As rasteiras de Petra Laszlo

8.10.15 Cabotino 0 Comentarios


Petra Laszlo é o nome da cinegrafista húngara que passou a perna, literalmente, por meio de rasteiras e chutes, nos exilados políticos sírios que estavam fugindo da polícia húngara que os acossavam por buscarem melhores condições de vida no continente europeu, em especial, na zona mais favorecida da região do Euro, os países ao norte do continente.

Chamei acima de exilados políticos ao invés de refugiados por acreditar que a palavra refugiado guarda forte conotação de refugo, ou seja, lixo.

Segundo entrevistas da própria P. Laszlo, o que a levou a dar rasteiras nos exilados políticos, foi uma postura não deliberada por conta do rompimento intempestivo do cerco que a polícia havia feito. Isto é, segundo suas afirmações, ela teria entrado em pânico e agido de maneira inconsciente. 

Pois bem, acredito que seja secundário tentar encontrar a “gênese” das ações de P. Laszlo, se fora consciente ou não. O que sei é que aquelas rasteiras não eram apenas disferidas por P. Laszlo, foram as rasteiras de um continente assustado com a quantidade de refugiados, lixo, entrando massivamente em seus domínios. 

P. Laszlo é a sinédoque (a parte pelo todo) de um continente que, de maneira estranha, se estarrece com o fenômeno dos refugiados políticos. Explico-me, se reparamos bem nas imagens, veremos que ela é uma mulher branca, magra, até então com emprego fixo, uma câmera na mão e uma máscara no rosto.  

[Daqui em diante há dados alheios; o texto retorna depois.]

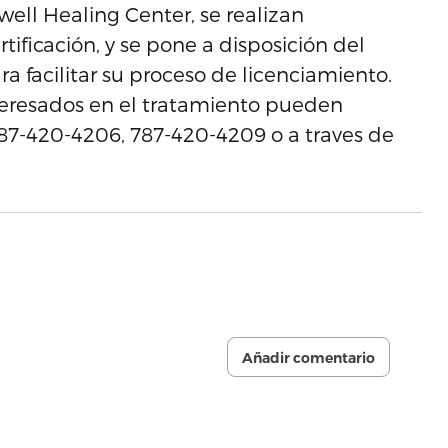
well Healing Center, se realizan
tificación, y se pone a disposición del
a facilitar su proceso de licenciamiento.
nteresados en el tratamiento pueden
787-420-4206, 787-420-4209 o a traves de
Añadir comentario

A câmera e a máscara são dois objetos que refletem sobremaneira a relação que o Ocidente estabelece com aquilo que lhe é estranho. No primeiro momento, a vontade de registro e divulgação, por meio de inúmeras mídias para os lares do welfare state ocidental, a posteriori, comoção e indignação, como fora o caso, por exemplo, do refugiado sírio, Aylan Kurdi, encontrado morto em uma praia grega dias antes. A câmera fizera o registro do sonho por uma vida melhor sendo soçobrado em uma praia do mar grego, berço da civilização ocidental.

O que mais incomodou o mundo ocidental é que o garoto Aylan Kurdi era branco, estava bem vestido e calçado. A imagem foi inadmissível para uma região do planeta (Ocidente) que acredita sobretudo num credo (Cristianismo) onde seu Messias veio ao mundo como uma criança, Jesus Cristo.

Já a máscara no rosto de P. Laszlo é o contraponto à câmera, se esta precisa cumprir sua função de registro, a máscara diz para o objeto retratado pela câmera, que ele não é um igual a quem faz o registro, ele é lixo e como tal é preciso evitar o contato físico e a contaminação pelo ar. 

Neste sentido, a câmera e a máscara são os instrumentos que a Europa escolheu para se relacionar com os refugiados: registrar a dor do outro, mas evitando o contato, inclusive o compartilhamento do mesmo ar. E as rasteiras foram para lembrar em que lugar deve ficar o lixo: ao rés-do-chão do capitalismo de bem-estar social. 

por Renato K. Silva, doutorando em Ciências Sociais pela UFRN.

__________
Fonte das fotografias: Google Imagens.